Extracted data:
+ + +

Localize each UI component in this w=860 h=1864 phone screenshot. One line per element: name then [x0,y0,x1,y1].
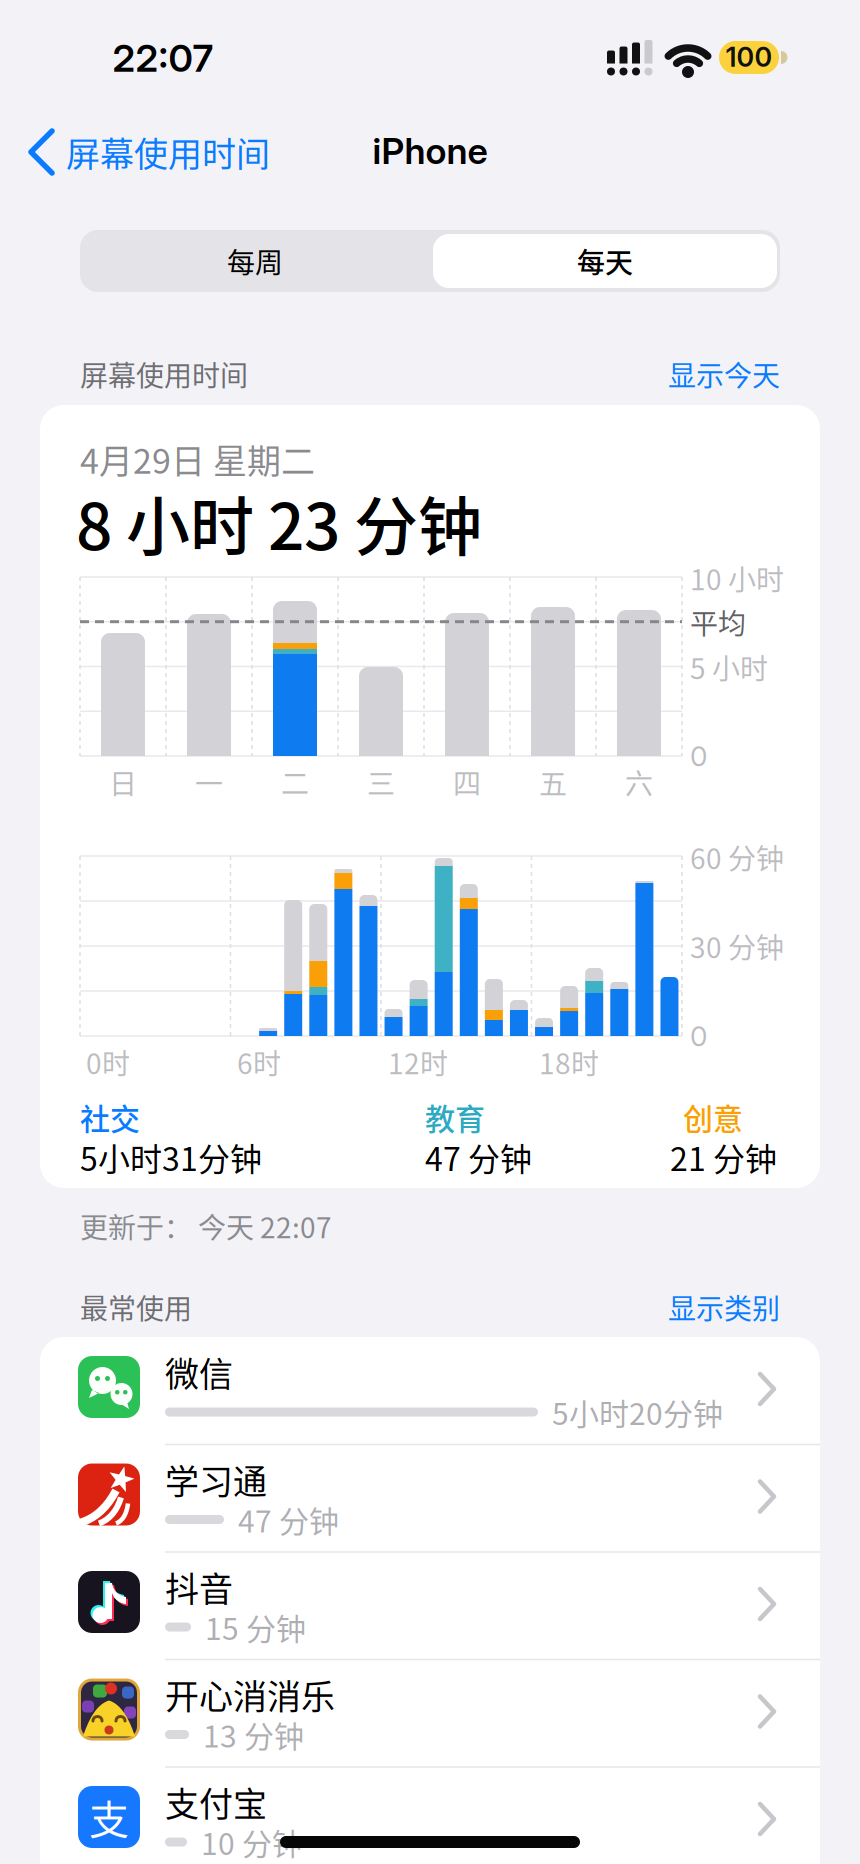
staticText: 0 [690,740,707,772]
staticText: 创意 [683,1096,743,1138]
staticText: 60 分钟 [690,837,784,877]
staticText: 日 [109,762,137,802]
staticText: 0 [690,1020,707,1052]
staticText: 一 [195,762,223,802]
staticText: 13 分钟 [203,1713,304,1756]
staticText: 8 小时 23 分钟 [76,477,482,567]
staticText: 4月29日 星期二 [80,435,315,483]
staticText: 6时 [237,1042,281,1082]
staticText: 支 [89,1789,129,1845]
staticText: 最常使用 [80,1287,192,1327]
staticText: 四 [453,762,481,802]
staticText: 每周 [227,241,283,281]
staticText: 显示今天 [668,354,780,394]
staticText: 100 [726,41,772,73]
staticText: 30 分钟 [690,926,784,966]
staticText: 学习通 [165,1456,267,1504]
staticText: 10 小时 [690,558,784,598]
staticText: 5小时31分钟 [80,1134,262,1180]
staticText: 二 [281,762,309,802]
staticText: 社交 [80,1096,140,1138]
staticText: 0时 [86,1042,130,1082]
staticText: 显示类别 [668,1287,780,1327]
staticText: 47 分钟 [238,1498,339,1541]
staticText: 五 [539,762,567,802]
staticText: 5小时20分钟 [552,1391,723,1433]
staticText: 每天 [577,241,633,281]
staticText: 5 小时 [690,647,768,687]
staticText: 18时 [539,1042,599,1082]
staticText: 屏幕使用时间 [66,128,270,176]
staticText: 抖音 [165,1563,233,1611]
staticText: iPhone [372,130,488,172]
staticText: 屏幕使用时间 [80,354,248,394]
staticText: 微信 [165,1348,233,1396]
staticText: 教育 [425,1096,485,1138]
staticText: 10 分钟 [201,1821,302,1863]
staticText: 支付宝 [165,1778,267,1826]
staticText: 12时 [388,1042,448,1082]
staticText: 15 分钟 [205,1606,306,1648]
staticText: 平均 [690,602,746,642]
staticText: 开心消消乐 [165,1670,335,1718]
staticText: 三 [367,762,395,802]
staticText: 47 分钟 [425,1134,532,1180]
staticText: 更新于： 今天 22:07 [80,1206,332,1246]
staticText: 21 分钟 [670,1134,777,1180]
staticText: 22:07 [112,36,214,80]
staticText: 六 [625,762,653,802]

+ + +

Exercise details: In the listing, find every line with the word "屏幕使用时间" and return it.

Final answer:
staticText: 屏幕使用时间 [66,128,270,176]
staticText: 屏幕使用时间 [80,354,248,394]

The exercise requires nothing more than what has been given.